Good luck, City of Broad Shoulders, with Jay Cutler, the Quarterback with the Curled Lip. Cutler’s occasional tantrums and more than occasional interceptions should really appeal to Da Bears’ working-class fans. Question for Chicago GM Jerry Angelo: Does Jay get to choose the offensive coordinator, or does he have to make do with the one who’s there?
Perhaps this is when Dan Snyder learns that oh-so-valuable lesson: Some of the best deals are the ones you don’t make. Cutler has put up some nice numbers for a going-on-four-year quarterback, sure, but his recent hissy fit at Broncos management - along with a few meltdowns he’s had on the field - should give any potential employer pause.
I mean, since when is a QB who finished second in the league in INTs and 16th in passer rating an untouchable, a guy you simply can’t trade? Jay, it’s clear, has an ego bigger than the inflatable Popeye in Chicago’s Thanksgiving Day parade.

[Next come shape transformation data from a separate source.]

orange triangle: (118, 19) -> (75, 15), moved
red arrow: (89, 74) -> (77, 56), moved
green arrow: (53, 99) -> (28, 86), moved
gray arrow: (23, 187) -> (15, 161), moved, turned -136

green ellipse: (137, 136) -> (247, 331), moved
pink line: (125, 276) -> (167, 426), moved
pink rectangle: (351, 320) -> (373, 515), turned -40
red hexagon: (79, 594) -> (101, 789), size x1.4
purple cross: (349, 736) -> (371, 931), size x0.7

Here’s what would have happened, by the way, if Cutler had come to Washington: Jim Zorn would have been on a one-year clock to make it work. If he didn’t succeed, he would have been given some lovely parting gifts and Snyder would have done a belly dance to get Mike Shanahan, Cutler’s creator, to coach the Redskins. That’s my prediction. (And the best thing about it is we’ll never know if I’m wrong.)
Any quarterback can handle winning. The true measure of a quarterback is how he functions under duress. When the Broncos nose-dived at the end of last season, losing their last three to miss the playoffs, Cutler nose-dived along with them. And when, last month, new Denver coach Josh McDaniels looked into trading him for the QB he had in New England, Matt Cassel, Jay didn’t handle that well either.

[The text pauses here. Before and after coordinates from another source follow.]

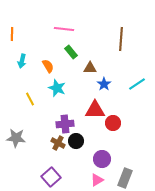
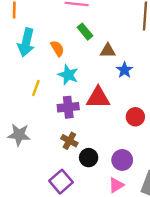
cyan arrow: (22, 61) -> (26, 42), size x1.6
yellow line: (30, 99) -> (36, 88), turned 48
red triangle: (95, 110) -> (98, 98), moved
purple cross: (65, 124) -> (68, 107), moved
black circle: (76, 141) -> (89, 158), moved

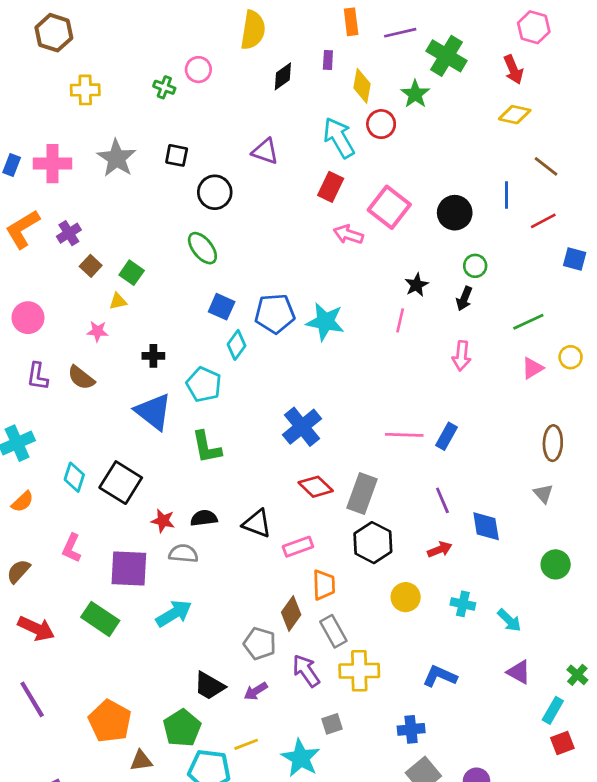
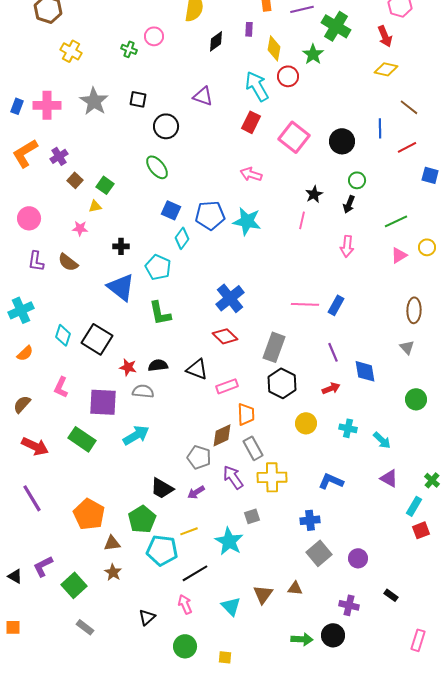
yellow cross: (85, 90) -> (71, 51), turned 30
pink arrow: (348, 234) -> (251, 174), moved
red diamond: (316, 487) -> (225, 336), moved
brown diamond: (291, 613) -> (222, 435), turned 30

Now let’s look at how the Redskins’ incumbent, Jason Campbell, reacted to a similar situation. Did he pout and put a “For Sale” sign on his front lawn when word filtered out that the club might (a.) draft a quarterback this year or (b.) arrange a swap for Cutler? Not at all. He simply went about his offseason business and kept whatever frustration he might have been feeling stored away in his locker.
Campbell might not have the pure “tools” the nimble, laser-throwing Cutler does, but he could teach him a lot about grace under pressure and being a team leader. Which doesn’t mean Snyder isn’t completely within his rights to at least explore the possibility of upgrading at quarterback. Jason was an average QB last year, and clubs with average QBs don’t often go far. He needs to play better - and, frankly, he should play better now that he’s had more time to digest Zorn’s offense.
It’ll be fascinating to see where Campbell’s and Cutler’s careers go from here. Chicago, after all, has hardly been a Cradle of Quarterbacks. Remember when Jim Schwartz took over the Lions a while back and cracked, “It’s probably time to find a replacement for Bobby Layne”? Well, the Bears have been looking even longer for a replacement for the legendary Sid Luckman - 59 years and counting.
That helps explain their willingness to hand over two first-round picks and a No. 3 (with a fifth-rounder from Denver as change) - plus quarterback Kyle Orton - for the new Next Sid. The lack of a quality QB probably cost the Bears the Super Bowl two years ago. It may also have kept them from winning more than one title during the Ditka era, when they had that carnivorous defense devised by the diabolical Buddy Ryan.
The current Chicago “D” is still pretty good, though not nearly up to ‘80s standards. Angelo, no doubt, sees Cutler as the Final Piece - the question, of course, being: piece of what? Still, the bar hasn’t been set very high for Jay, coming as he is on the heels of Orton, “Oedipus” Rex Grossman and the rest. It wouldn’t take much for the Bears (9-7 last season) to overtake the Vikings (10-6) in the North Division, which would keep the Soldier Field mob at bay for a spell.
But that still might not justify giving up two No. 1s. The Falcons, you may recall, gave up two No. 1s for Jeff George - the Cutler of the ‘90s - and lived to regret it. One of them, alas, turned out to be Marvin Harrison, who has caught only 128 touchdown passes since the Colts drafted him in 1996… the same season (wouldn’t you know?) George took his first steps toward oblivion.